Distributed AWS Network Firewall deployment model:
For the distributed deployment model NF deployed into each VPC which requires protection. Each VPC is protected individually and the blast radius is reduced through VPC isolation. Each VPC does not require connectivity to any other VPC. Each AWS Network Firewall can have its own firewall policy or share a policy through common rule groups (reusable collections of rules) across multiple firewalls. This allows each AWS Network Firewall to be managed independently, which reduces the possibility of misconfiguration and limits the scope of impact (Figure-5).
Centralized AWS Network Firewall deployment model:
This case has many various cases and scenarios several cases will be discussed (best practices)
First simple scenario: This model covers requirements where there’s a need to inspect East-West traffic.

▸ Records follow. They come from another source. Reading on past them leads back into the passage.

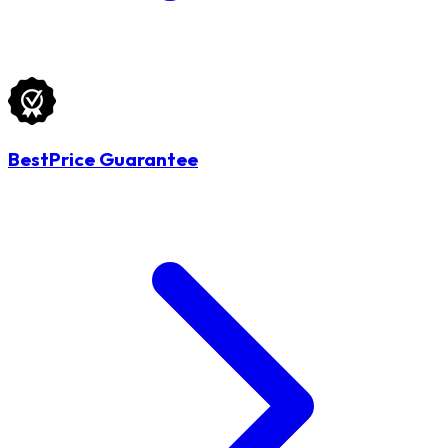
BestPrice Guarantee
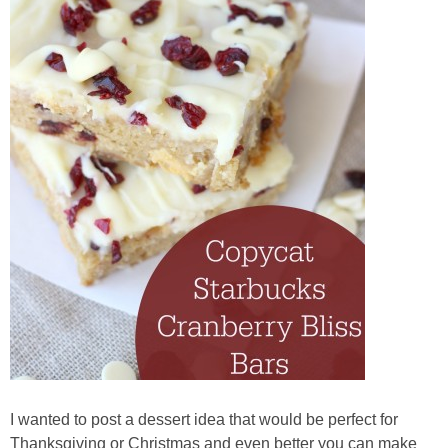
I wanted to post a dessert idea that would be perfect for
Thanksgiving or Christmas and even better you can make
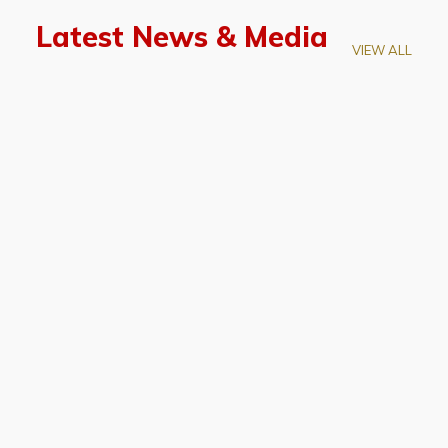
Latest News & Media
VIEW ALL
April 28, 2026
Prof. LUK Kam-Biu Elected to
Membership of National Academy of
Sciences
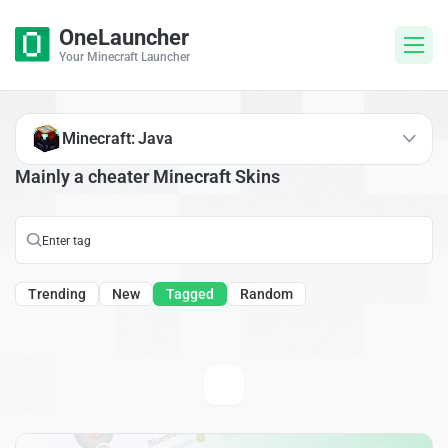
OneLauncher
Your Minecraft Launcher
Minecraft: Java
Mainly a cheater Minecraft Skins
Trending
New
Tagged
Random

For example, VPC to VPC in the same or different AWS Accounts using AWS Transit Gateway (TGW). In this model, two touting tables used for TGW. Routing table A and Routing table B within the same TGW ensure that all traffic between VPCs is passing through inspection VPC. All the spoke VPCs are associated to the Routing table A which has a default static route towards inspection VPC attachment. All spoke VPCs routes are propagated into TGW Routing table B which ensures the packets have a return path to spoke VPCs (Figure-6).
As already mentioned previously explained case on Figure-6 covers East-West (VPC-to-VPC) traffic inspection in the scope of a single AWS Region. Let's expand the previous model by adding to infrastructure traffic inspection between VPC and on-premises (via Direct Connect and VPN) and VPC in another region. Interconnection between mentioned parts implemented using TGW, TGW routing tables, and TGW Transit VIFs (see Figure-7). Spoke VPC1, TGW RegionB, Direct Connect Gateway (DXGW), and VPN attachments are associated to the Routing table A which has a default static route towards inspect VPC attachment. All spoke VPCs routes are propagated into TGW Routing table B which ensures the packets have a return path.
The next build- (see Figure-8 ) covers inspection for Internet-bound traffic from TGW attachments. For this model Inspect VPC will be expanded via adding configured NATgw in a public subnet with access to IGW. It is possible to use a dedicated central VPC for Internet egress traffic, but to avoid the complexity of traffic flow single VPC will be shown for inter VPC and VPC to Internet inspection. Traffic originating from spoke VPCs is forwarded to inspect VPC for processing.
Combined AWS Network Firewall deployment model:
This model (Figure-9) will be discussed case when traffic originated in Internet. In other words, Internet facing services need to be accessible from Internet and the goal is to inspect mentioned traffic using NF. There are several different possible architectures for this (an example is single centralized Ingress VPC for Internet ingress traffic).
Combined model: centralized for some type of traffic flows and distributed for other traffic flows and VPCs.
All traffic types discussed in previous models:
East-West/on-premises/egress Internet will remain the same flow and would be inspected by NF in centralized Inspect VPC.
Only some VPC that serves Internet ingress traffic would have their own NF endpoint in the VPC. It is important to mention that “own” NF would serve only Internet ingress traffic all types of East-West traffic inspection would be inspected as discussed in previous scenarios.